A Universal Law of Robustness via Isoperimetry
Bubeck, Sébastien, Sellke, Mark
Classically, data interpolation with a parametrized model class is possible as long as the number of parameters is larger than the number of equations to be satisfied. A puzzling phenomenon in deep learning is that models are trained with many more parameters than what this classical theory would suggest.

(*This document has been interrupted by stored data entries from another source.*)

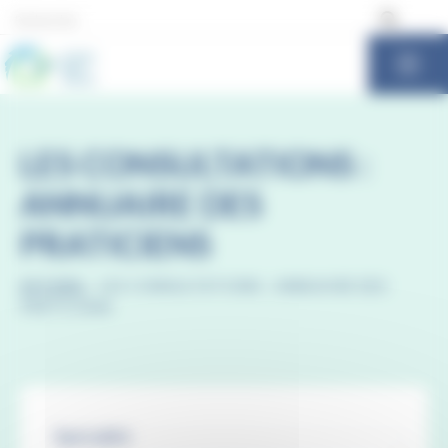
Panneau de gestion des cookies
LES CONSULTATIONS :
ANNUAIRE DES
PRATICIENS
ACCUEIL
-
LES CONSULTATIONS : ANNUAIRE DES
PRATICIENS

We propose a theoretical explanation for this phenomenon. We prove that for a broad class of data distributions and model classes, overparametrization is necessary if one wants to interpolate the data smoothly. Namely we show that smooth interpolation requires $d$ times more parameters than mere interpolation, where $d$ is the ambient data dimension. We prove this universal law of robustness for any smoothly parametrized function class with polynomial size weights, and any covariate distribution verifying isoperimetry. In the case of two-layers neural networks and Gaussian covariates, this law was conjectured in prior work by Bubeck, Li and Nagaraj. We also give an interpretation of our result as an improved generalization bound for model classes consisting of smooth functions.